Błaśkiewicz P., Kubiak P., Kutyłowski M. (2011) Two-Head Dragon Protocol: Preventing Cloning of Signature Keys. In: Chen L., Yung M. (eds) Trusted Systems. INTRUST 2010. Lecture Notes in Computer Science, vol 6802. Springer, Berlin, Heidelberg
Cryptographic techniques based on possession of private keys rely very much on the assumption that the private keys can be used only by the key’s owner. As contemporary architectures of operating systems do not provide such a guarantee, special devices such as smart cards and TPM modules are intended to serve as secure storage for such keys. When carefully designed, these devices can be examined and certified as secure devices for holding private keys. However, this approach has a serious drawback: certification procedure is expensive, requires very specialized knowledge and its result cannot be verified independently by an end-user. On the other hand, malicious cryptography techniques can be used to circumvent the security mechanisms installed in a device. Moreover, in practice we often are forced to retreat to solutions such as generation of the private keys outside secure devices. In this case we are forced to trust blindly the parties providing such services.

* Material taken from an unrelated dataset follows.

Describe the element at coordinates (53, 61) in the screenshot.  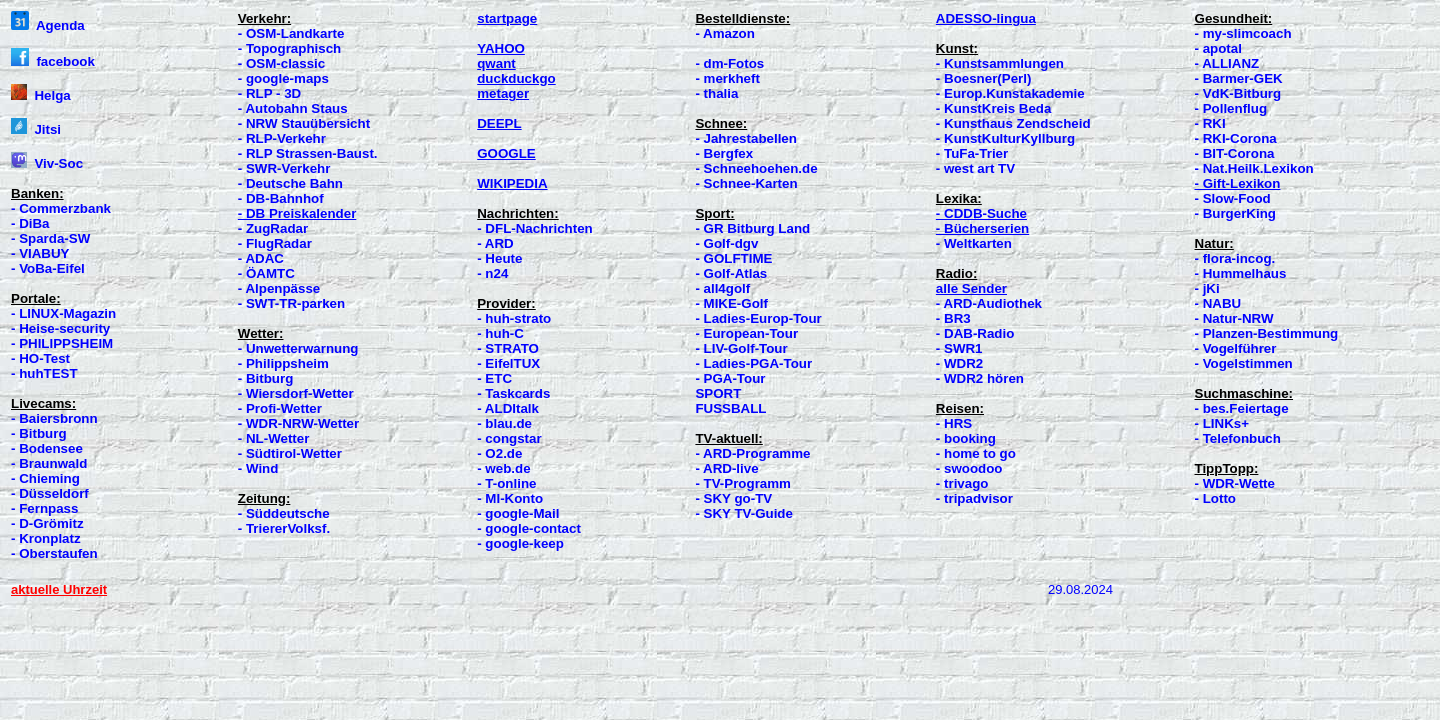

We propose an architecture for electronic signatures and signature creation devices such that in case of key leakage, any use of leaked keys will be detected with a fairly high probability. The main idea is that using the private keys outside the legitimate place leads to disclosure of these keys preventing any claims of validity of signatures in any thinkable legal situation.
Our approach is stronger than fail-stop signatures. Indeed, fail-stop signatures protect against derivation of keys via cryptanalysis of public keys, but cannot do anything about key leakage or making a copy of the key by a service provider that generates the key pairs for the clients.
Our approach is a simple alternative to the usual attempts to make cryptographic cards and TPM as tamper resistant as possible, that is, to solve the problem alone by hardware means. It also addresses the question of using private keys stored in not highly secure environment without a dramatic redesign of operating systems. It can be used as a stand alone solution, or just as an additional mechanism for building trust of an end-user.